= About this task =
What you return must match the records exactly, except that the pictures are gone.

***** Material to process *****

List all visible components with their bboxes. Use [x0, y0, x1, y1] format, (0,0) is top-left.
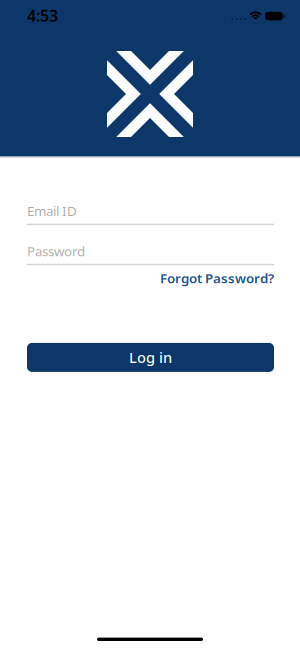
staticText: Email ID	[27, 202, 77, 220]
staticText: Log in	[129, 348, 172, 367]
staticText: Forgot Password?	[160, 269, 274, 287]
button[interactable]: Email ID	[27, 202, 274, 225]
button[interactable]: Log in	[27, 343, 274, 372]
staticText: 4:53	[27, 5, 58, 26]
button[interactable]: Password	[27, 242, 274, 265]
button[interactable]: Forgot Password?	[160, 269, 274, 287]
staticText: Password	[27, 242, 85, 260]
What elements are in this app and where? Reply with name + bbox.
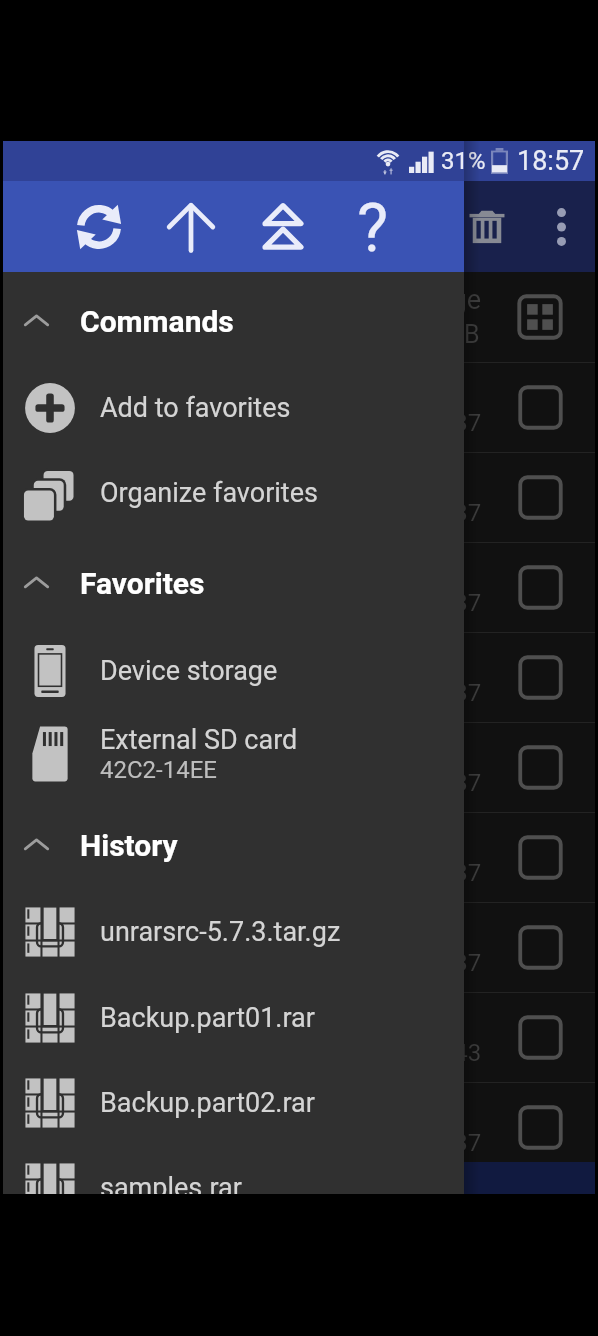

*****

= Solution =
List all visible components with their bboxes. Use [x0, y0, x1, y1] format, (0,0) is top-left.
staticText: Email ID	[27, 202, 77, 220]
staticText: Log in	[129, 348, 172, 367]
staticText: Forgot Password?	[160, 269, 274, 287]
button[interactable]: Email ID	[27, 202, 274, 225]
button[interactable]: Log in	[27, 343, 274, 372]
staticText: 4:53	[27, 5, 58, 26]
button[interactable]: Password	[27, 242, 274, 265]
button[interactable]: Forgot Password?	[160, 269, 274, 287]
staticText: Password	[27, 242, 85, 260]
What elements are in this app and where? Reply with name + bbox.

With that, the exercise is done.